# What you need to do
Every line below needs to be transcribed without alteration, and no image may be carried over.

# Input
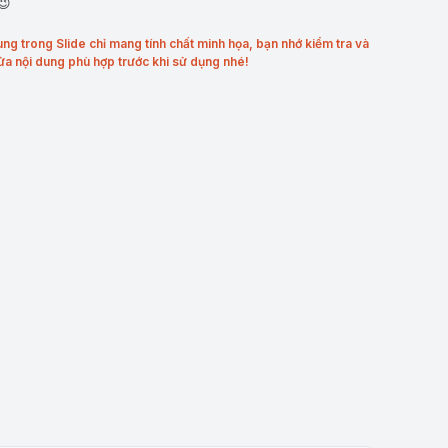
😉
ung trong Slide chỉ mang tính chất minh họa, bạn nhớ kiểm tra và
ửa nội dung phù hợp trước khi sử dụng nhé!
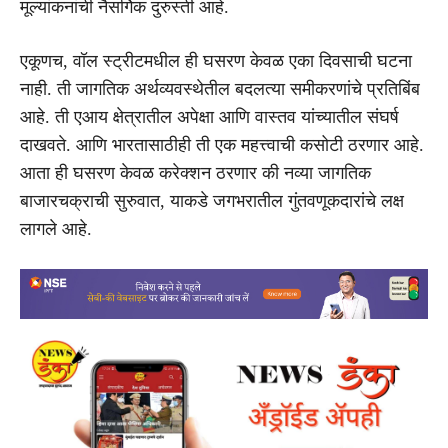
मूल्यांकनांची नैसर्गिक दुरुस्ती आहे.
एकूणच, वॉल स्ट्रीटमधील ही घसरण केवळ एका दिवसाची घटना
नाही. ती जागतिक अर्थव्यवस्थेतील बदलत्या समीकरणांचे प्रतिबिंब
आहे. ती एआय क्षेत्रातील अपेक्षा आणि वास्तव यांच्यातील संघर्ष
दाखवते. आणि भारतासाठीही ती एक महत्त्वाची कसोटी ठरणार आहे.
आता ही घसरण केवळ करेक्शन ठरणार की नव्या जागतिक
बाजारचक्राची सुरुवात, याकडे जगभरातील गुंतवणूकदारांचे लक्ष
लागले आहे.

# Solution to the exercise
😉
ung trong Slide chỉ mang tính chất minh họa, bạn nhớ kiểm tra và
ửa nội dung phù hợp trước khi sử dụng nhé!
मूल्यांकनांची नैसर्गिक दुरुस्ती आहे.
एकूणच, वॉल स्ट्रीटमधील ही घसरण केवळ एका दिवसाची घटना
नाही. ती जागतिक अर्थव्यवस्थेतील बदलत्या समीकरणांचे प्रतिबिंब
आहे. ती एआय क्षेत्रातील अपेक्षा आणि वास्तव यांच्यातील संघर्ष
दाखवते. आणि भारतासाठीही ती एक महत्त्वाची कसोटी ठरणार आहे.
आता ही घसरण केवळ करेक्शन ठरणार की नव्या जागतिक
बाजारचक्राची सुरुवात, याकडे जगभरातील गुंतवणूकदारांचे लक्ष
लागले आहे.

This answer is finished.